Friday, May 9, 2008

Katherine Howell's "The Darkest Hour"

Katherine Howell's first book, Frantic, was released by Pan Macmillan in May 2007 in Australia, with publication slated for 2008/09 in France, Germany, Italy, Russia and the UK.

She applied the “Page 99 Test” to her new novel, The Darkest Hour, and reported the following:
From Page 99:

Ella had to get out of bed again to find the phone book and look up the hospital switch number. They put her through to her mother's room.


'Hi, Mum.'


'Ella! Are you okay?'


'Actually I'm exhausted,' she said, the phone between the pillow and her ear. 'I've been up since yesterday morning.'


'They shouldn't work you so hard.'


'It was my choice to stay, it's a big case.' Ella said, her eyes closed. 'How's your infection?'


'Fine, good, all gone.'


Sure.


'Did you ask about holidays?'


'I can't, Mum, with this case.'


'They don't need everyone on it, do they?'


Ella yawned hugely. She could feel sleep creeping up on her again. 'I'm really sorry but I have to go.'


'Well, if you have to.'


'I'm sorry, Mum. I'll talk to you tomorrow.'


She dropped the phone onto the floor and snuggled deeper under the covers. At last, a big case, I have my big case ...
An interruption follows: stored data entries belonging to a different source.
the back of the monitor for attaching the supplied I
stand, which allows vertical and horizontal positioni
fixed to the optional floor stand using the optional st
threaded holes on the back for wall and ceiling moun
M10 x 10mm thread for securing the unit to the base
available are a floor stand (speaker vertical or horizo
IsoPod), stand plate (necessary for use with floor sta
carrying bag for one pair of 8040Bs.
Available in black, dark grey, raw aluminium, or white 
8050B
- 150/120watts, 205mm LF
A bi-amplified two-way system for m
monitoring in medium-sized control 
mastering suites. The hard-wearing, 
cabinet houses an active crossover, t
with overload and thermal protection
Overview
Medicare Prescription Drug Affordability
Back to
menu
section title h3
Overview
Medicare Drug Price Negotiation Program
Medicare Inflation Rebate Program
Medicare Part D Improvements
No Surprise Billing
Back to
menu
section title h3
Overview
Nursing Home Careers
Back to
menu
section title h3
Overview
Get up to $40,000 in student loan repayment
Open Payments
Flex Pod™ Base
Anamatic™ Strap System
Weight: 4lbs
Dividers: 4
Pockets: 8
Joe had the ambulance running when Lauren rushed up minutes before six. She jumped in and slammed the door and Joe accelerated out of the station.

'We're backing up day shift at a burns case in Darlo. Everyone else is tied up.' He roared down George Street. 'Night's going to be shit if the start's any indication.'


Lauren tried to clear her mind. She wouldn't be able to talk to Joe until the job was over. 'Is it a bad one?'


Joe nodded. 'Attempted suicide.' He braked hard as a pedestrian ran across the street in front of them. 'Guy tipped petrol on himself and lit it. He's in an eighth-floor penthouse and the lift's stuffed.'


Lauren took a deep breath. The case would take an hour at least. Then they might have to come back to the station and shower and change. Bad burns left crews smelling like cooked meat, and not in a good way.
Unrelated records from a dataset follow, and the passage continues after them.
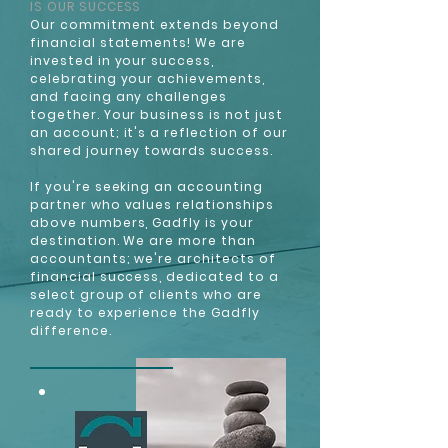
IS OUR SUCCESS
Our commitment extends beyond
financial statements! We are
invested in your success,
celebrating your achievements,
and facing any challenges
together. Your business is not just
an account; it's a reflection of our
shared journey towards success.
If you're seeking an accounting
partner who values relationships
above numbers, Gadfly is your
destination. We are more than
accountants; we're architects of
financial success, dedicated to a
select group of clients who are
ready to experience the Gadfly
difference.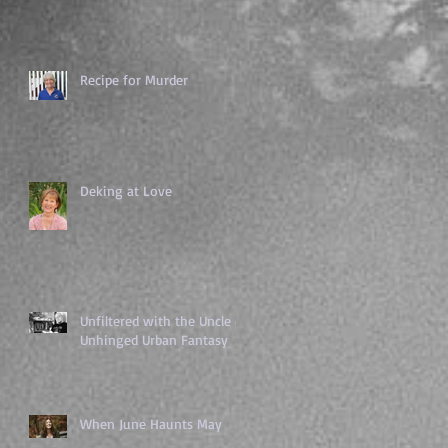
Recipe for Murder
Deking at Love
Unfiltered with the Uncle of
Unhinged Urban Fantasy
When June Haunts May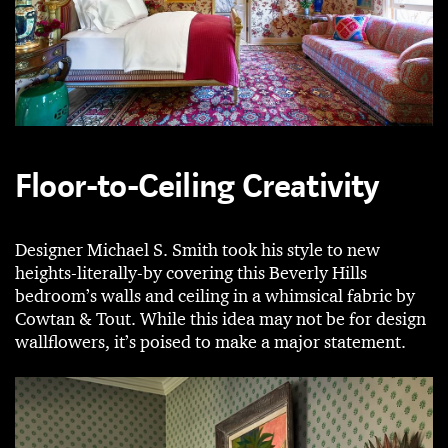
Floor-to-Ceiling Creativity
Designer Michael S. Smith took his style to new
heights-literally-by covering this Beverly Hills
bedroom’s walls and ceiling in a whimsical fabric by
Cowtan & Tout. While this idea may not be for design
wallflowers, it’s poised to make a major statement.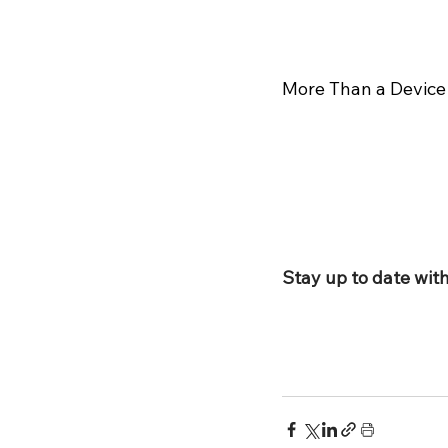
More Than a Device
Stay up to date with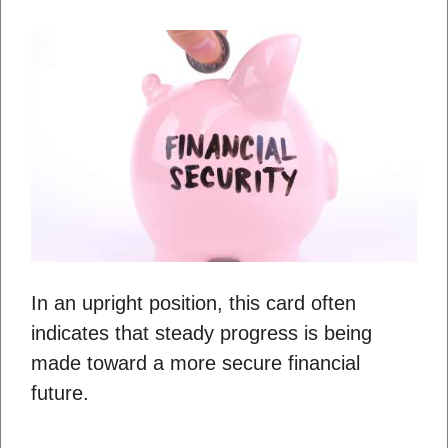
In an upright position, this card often
indicates that steady progress is being
made toward a more secure financial
future.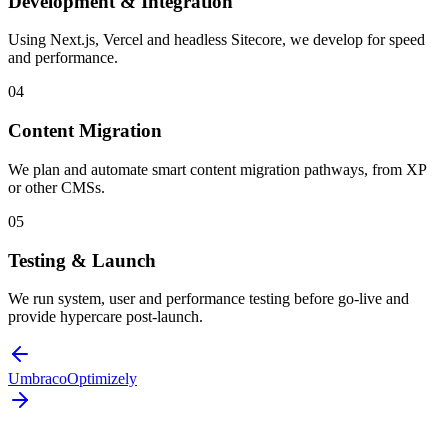
Development & Integration
Using Next.js, Vercel and headless Sitecore, we develop for speed
and performance.
04
Content Migration
We plan and automate smart content migration pathways, from XP
or other CMSs.
05
Testing & Launch
We run system, user and performance testing before go-live and
provide hypercare post-launch.
Umbraco
Optimizely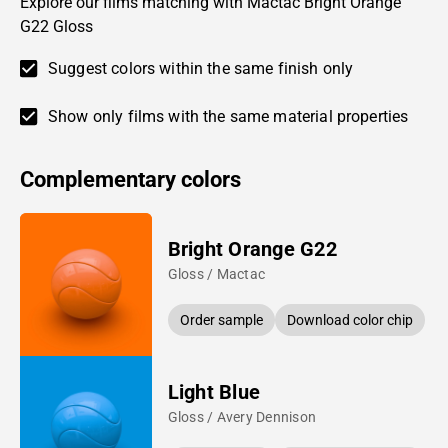
Explore our films matching with Mactac Bright Orange
G22 Gloss
Suggest colors within the same finish only
Show only films with the same material properties
Complementary colors
Bright Orange G22
Gloss / Mactac
Order sample
Download color chip
Light Blue
Gloss / Avery Dennison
So we won't get to talk for a while. Put it to the back of your mind, try not to stew.


As if that was even remotely possible.

Page 99 of The Darkest Hour is a little more than a quarter into the book, and by this point paramedic Lauren Yates is struggling with a bunch of problems. First she found her sister's ex, Thomas Werner, covered in blood beside a murdered man and was threatened into silence, and then she and her colleague Joe fought to save a stabbing victim who told her with his last breaths that Werner attacked him too.
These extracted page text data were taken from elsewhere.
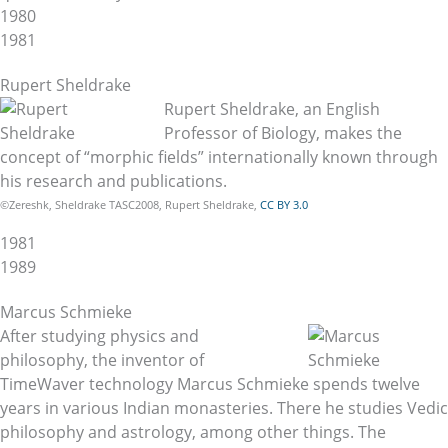
1980
1981
Rupert Sheldrake
Rupert Sheldrake, an English
Professor of Biology, makes the
concept of “morphic fields” internationally known through
his research and publications.
©Zereshk, Sheldrake TASC2008, Rupert Sheldrake,
CC BY 3.0
1981
1989
Marcus Schmieke
After studying physics and
philosophy, the inventor of
TimeWaver technology Marcus Schmieke spends twelve
years in various Indian monasteries. There he studies Vedic
philosophy and astrology, among other things. The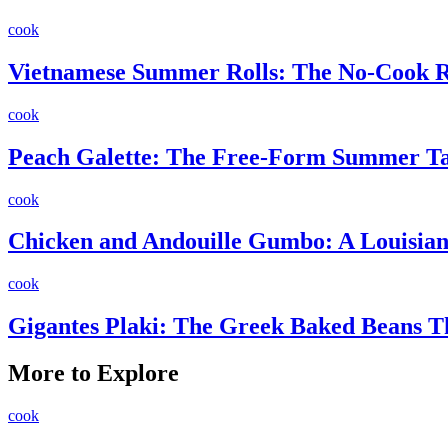
cook
Vietnamese Summer Rolls: The No-Cook Re
cook
Peach Galette: The Free-Form Summer Ta
cook
Chicken and Andouille Gumbo: A Louisiana
cook
Gigantes Plaki: The Greek Baked Beans 
More to Explore
cook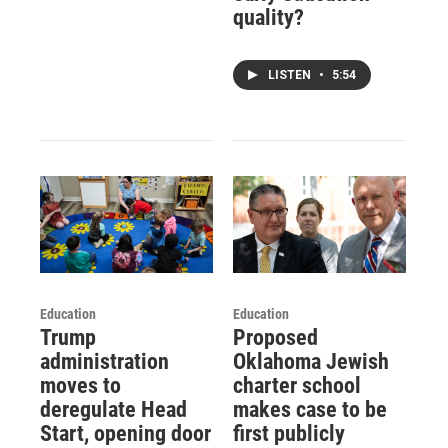
quality?
LISTEN
•
5:54
Education
Education
Trump
Proposed
administration
Oklahoma Jewish
moves to
charter school
deregulate Head
makes case to be
Start, opening door
first publicly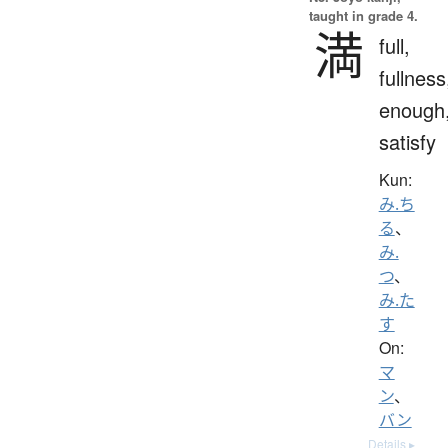
taught in grade 4.
満
full,
fullness
enough
satisfy
Kun:
み.ち
る
、
み.
つ
、
み.た
す
On:
マ
ン
、
バン
Details ▸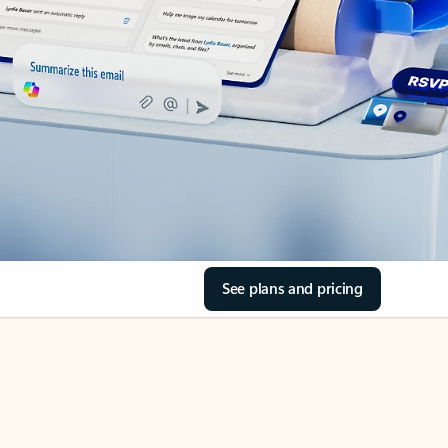
See plans and pricing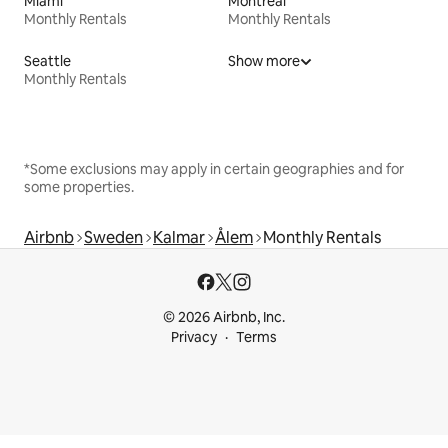
Miami
Montreal
Monthly Rentals
Monthly Rentals
Seattle
Show more
Monthly Rentals
*Some exclusions may apply in certain geographies and for
some properties.
Airbnb
Sweden
Kalmar
Ålem
Monthly Rentals
© 2026 Airbnb, Inc.
Privacy
Terms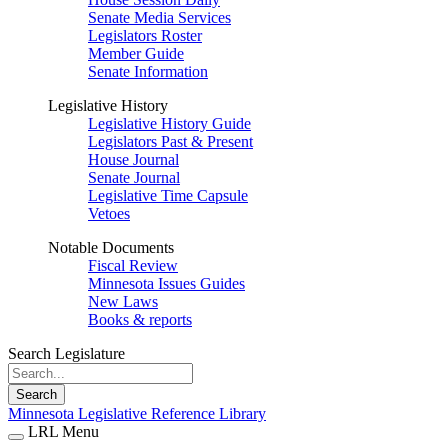
Senate Media Services
Legislators Roster
Member Guide
Senate Information
Legislative History
Legislative History Guide
Legislators Past & Present
House Journal
Senate Journal
Legislative Time Capsule
Vetoes
Notable Documents
Fiscal Review
Minnesota Issues Guides
New Laws
Books & reports
Search Legislature
Search
Minnesota Legislative Reference Library
LRL Menu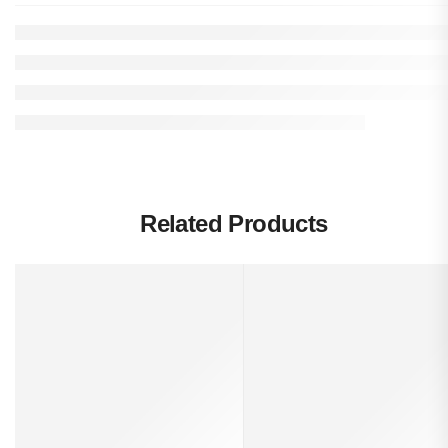
Related Products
Detective Ella Marconi is thrilled to land this stabbing murder case, and believes Lauren to be the perfect witness because she can testify to the dead man's words.

On this page we see how Ella's also a little stressed by family pressures, and how Lauren is planning to tell Joe that Werner has made new threats. Events conspire to send these plans awry, however, and instead, the following day sees Lauren at the homicide office, begging, to Ella's horror, to take back her statement.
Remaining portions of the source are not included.